In June of 2019, after experiencing organic growth in her business and achieving success with various clients, Lennox decided she needed to increase her business knowledge in order to take CHAI to the next level. She discovered KAST’s Venture Acceleration Program (VAP), applied and was paired with an Executive-in-Residence (EIR) who truly resonates with her business values is helping Lennox reach as many patients as possible.
“This program has truly pushed me out of my comfort zone and I feel really lucky to be a part of it,” said Lennox. “It’s absolutely amazing having a whole team of support for your business.”
VAP helps early-stage entrepreneurs grow their companies. Led by experienced mentors, the program offers a disciplined approach to growing a business.

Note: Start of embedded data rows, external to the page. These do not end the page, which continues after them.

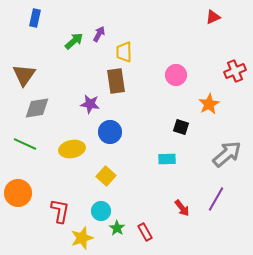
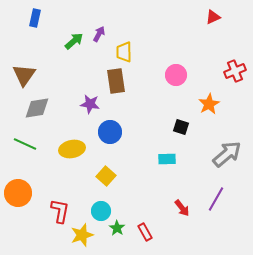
yellow star: moved 3 px up
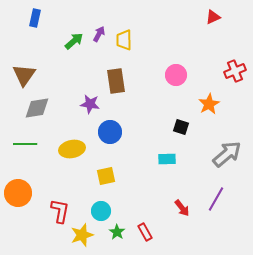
yellow trapezoid: moved 12 px up
green line: rotated 25 degrees counterclockwise
yellow square: rotated 36 degrees clockwise
green star: moved 4 px down
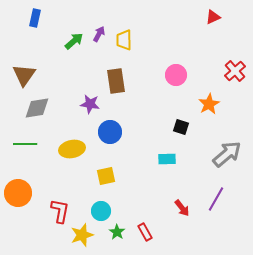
red cross: rotated 20 degrees counterclockwise
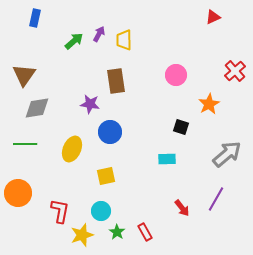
yellow ellipse: rotated 55 degrees counterclockwise
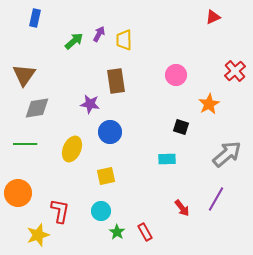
yellow star: moved 44 px left
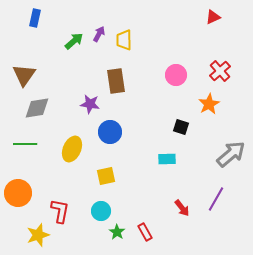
red cross: moved 15 px left
gray arrow: moved 4 px right
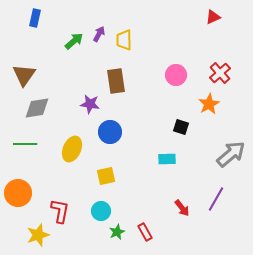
red cross: moved 2 px down
green star: rotated 14 degrees clockwise
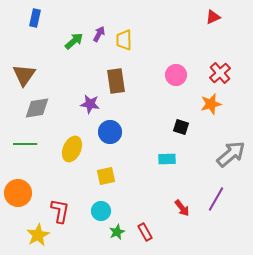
orange star: moved 2 px right; rotated 15 degrees clockwise
yellow star: rotated 10 degrees counterclockwise
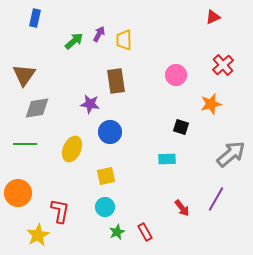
red cross: moved 3 px right, 8 px up
cyan circle: moved 4 px right, 4 px up
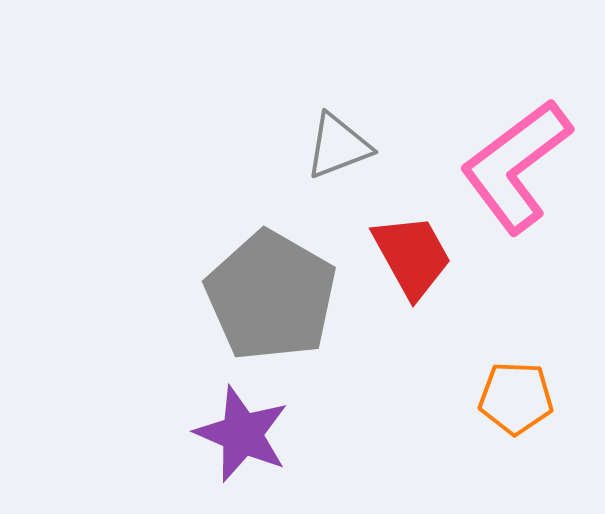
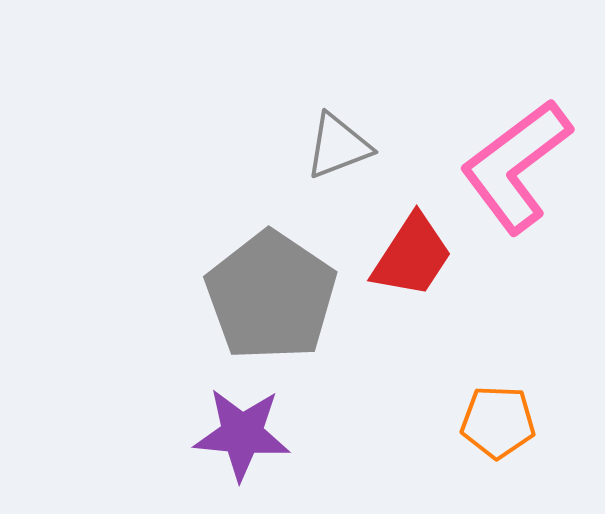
red trapezoid: rotated 62 degrees clockwise
gray pentagon: rotated 4 degrees clockwise
orange pentagon: moved 18 px left, 24 px down
purple star: rotated 18 degrees counterclockwise
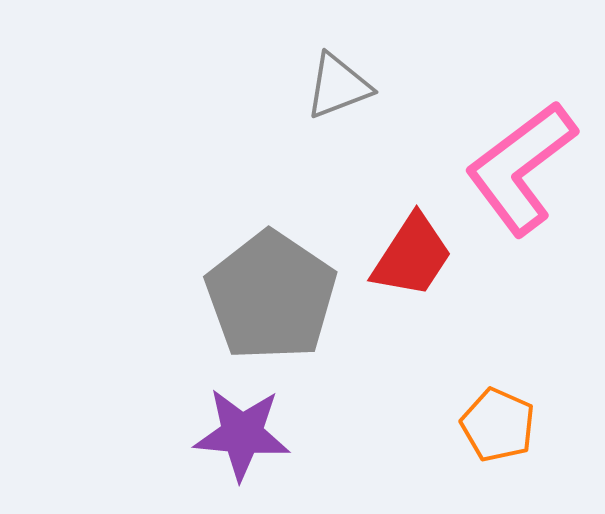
gray triangle: moved 60 px up
pink L-shape: moved 5 px right, 2 px down
orange pentagon: moved 3 px down; rotated 22 degrees clockwise
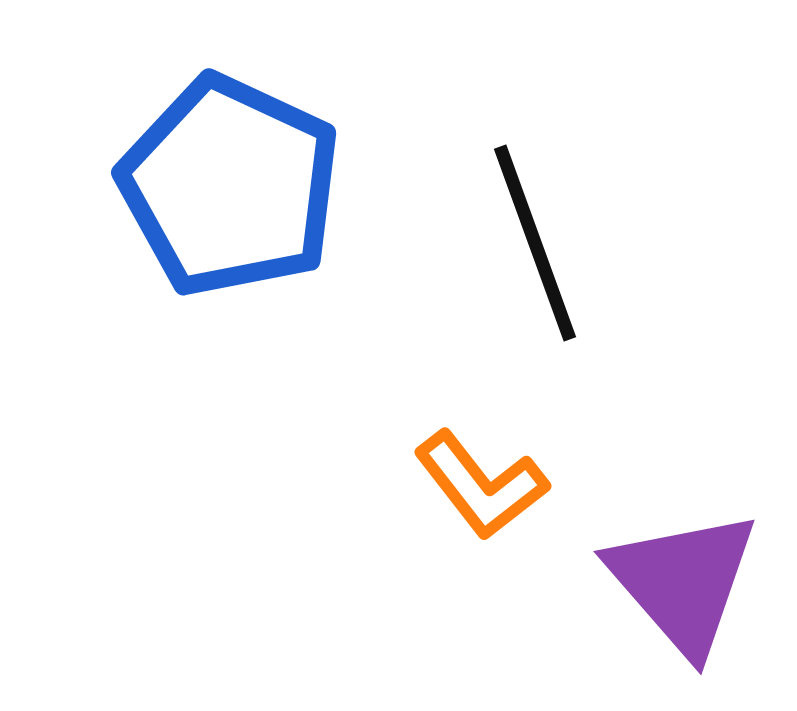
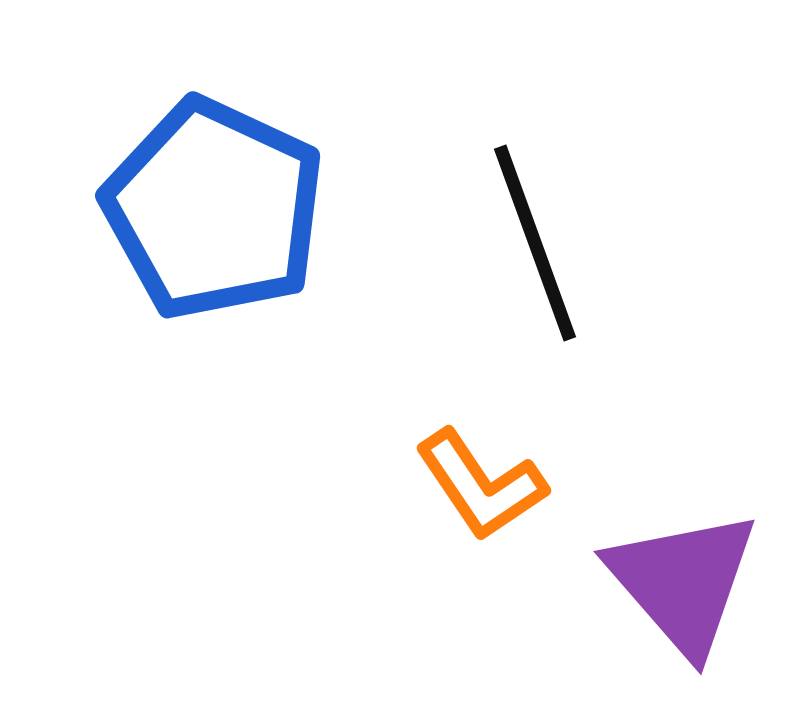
blue pentagon: moved 16 px left, 23 px down
orange L-shape: rotated 4 degrees clockwise
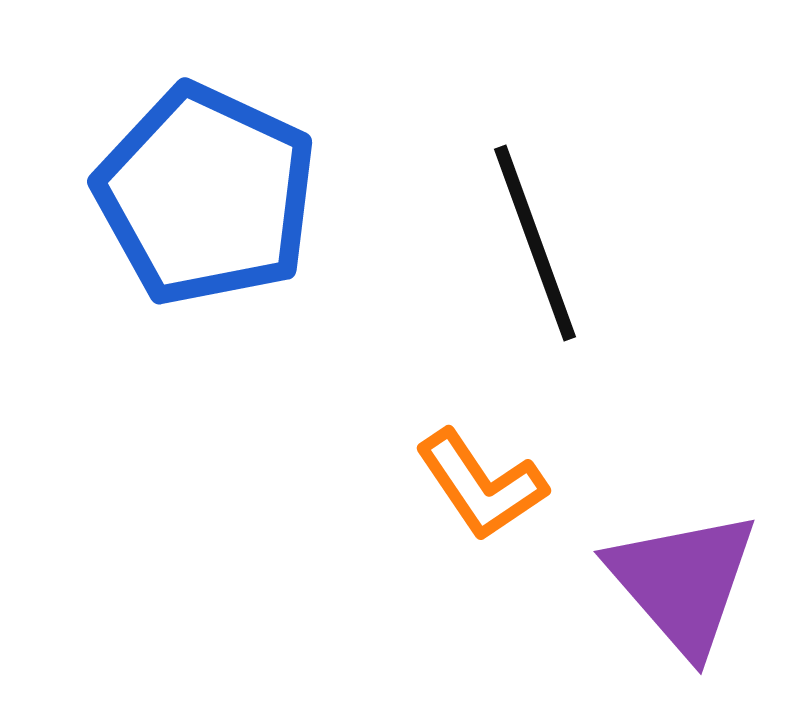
blue pentagon: moved 8 px left, 14 px up
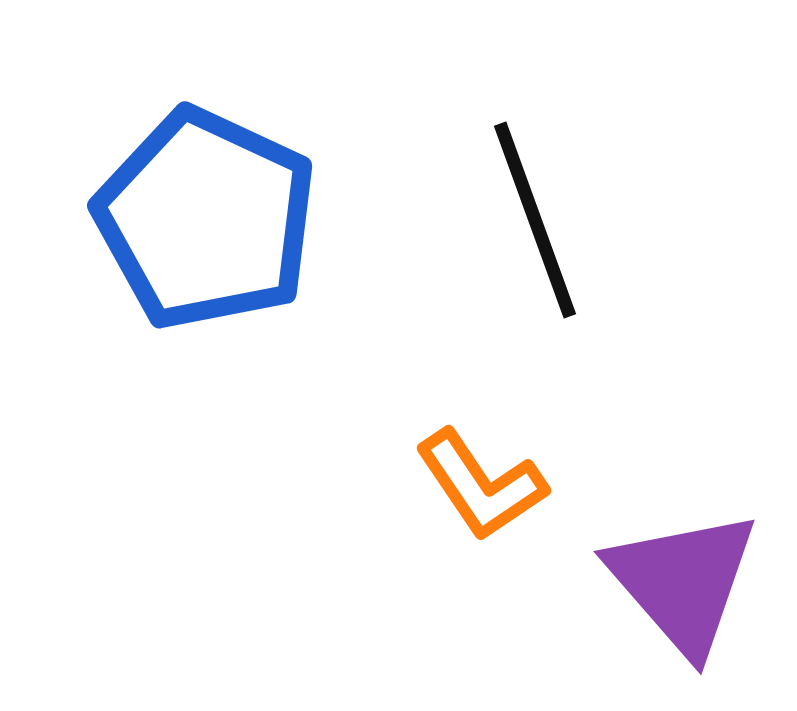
blue pentagon: moved 24 px down
black line: moved 23 px up
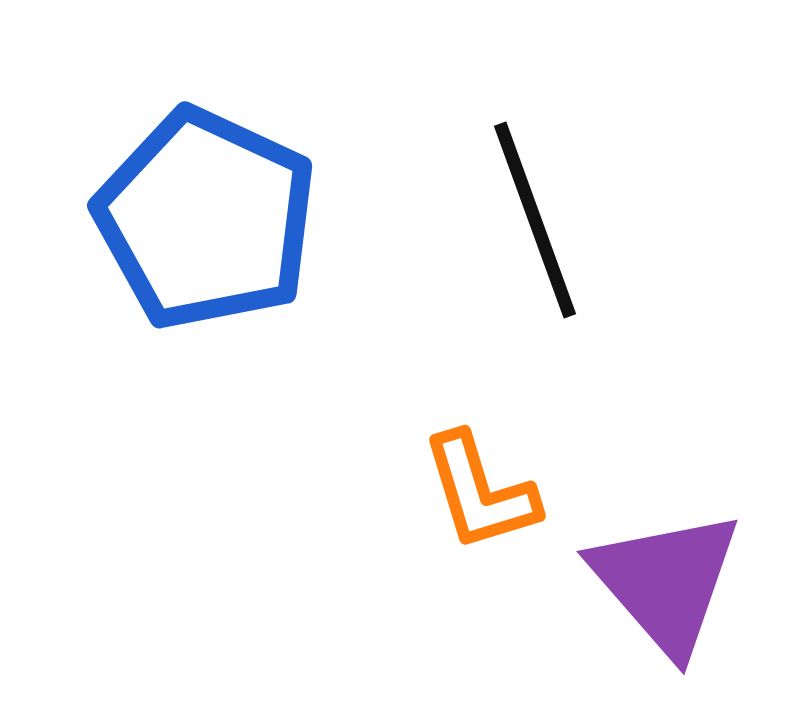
orange L-shape: moved 1 px left, 7 px down; rotated 17 degrees clockwise
purple triangle: moved 17 px left
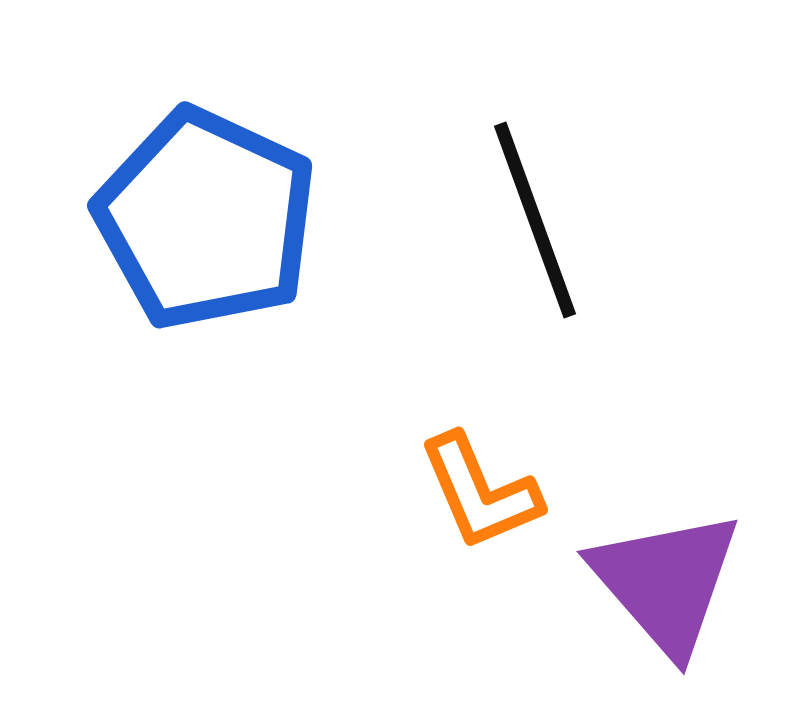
orange L-shape: rotated 6 degrees counterclockwise
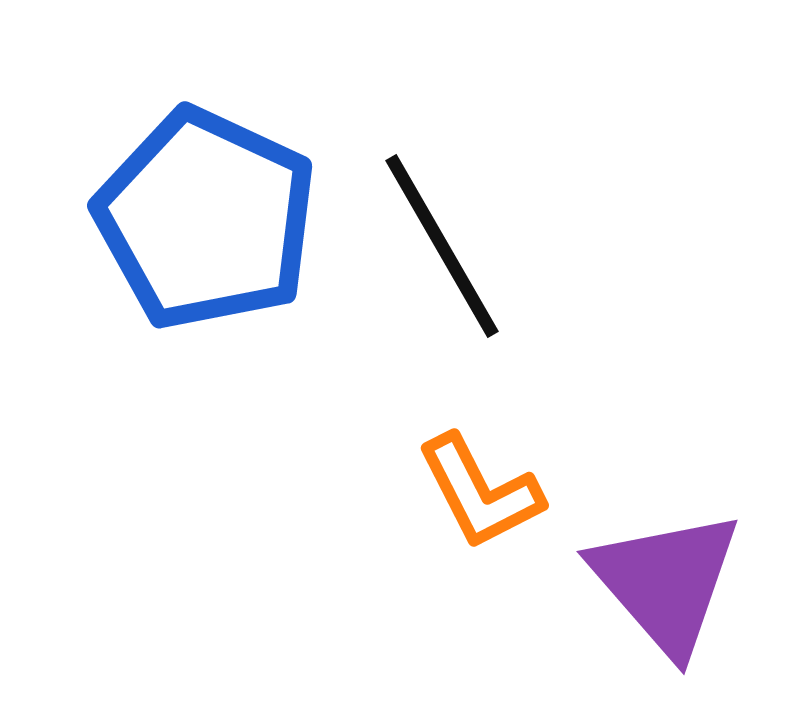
black line: moved 93 px left, 26 px down; rotated 10 degrees counterclockwise
orange L-shape: rotated 4 degrees counterclockwise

“I meet with my EIR, Beth Gallup, once a week and I can take anything to her from marketing and HR questions to cash flow and projections and she provides such valuable feedback and advice. It’s amazing, “ said Lennox.
VAP clients also take part in quarterly reviews, a tool for accountability. They give entrepreneurs an opportunity to celebrate success and reflect on failures.
““I didn’t like them at first because you feel extremely vulnerable,” said Lennox, ” but I realized it’s so worth it letting yourself be vulnerable. It has totally pushed me and I’ve learned so much. The reviews give you such great insight and the feedback you get from the panel of experienced entrepreneurs is amazing.”
Lennox is also in the planning stage of their web-based app which will roll out their services on a larger scale and make it easier for people to make a connection with a health advocate. She says combining health and technology is the future and will help our healthcare system handle the aging baby boomer population.
KAST’s Director of Operations and Programs, Kailyn Skuban, sees CHAI as a unique, technology-enabled company that is empowering patients, making health care less fragmented and more efficient.
“Paige is extremely motivated and has a clear vision of the problem she is trying to address,” said Skuban. “CHAI is literally changing people’s lives, one advocate at a time. I’m excited to watch Paige grow the company and expand her advocacy network across Canada.”
Lennox also has big plans for the future. While the United States has a governing body for advocates, Canada does not. Lennox is in the process of co-founding the first association in Canada for health care advocacy that will provide credentialing and standards for the industry.
“The most rewarding aspect of my job is being a part of something that will help our health care system,” said Lennox. “Our system is so overstretched and people are feeling overwhelmed and confused – which is why I feel called to make a real difference in the lives of Canadians.”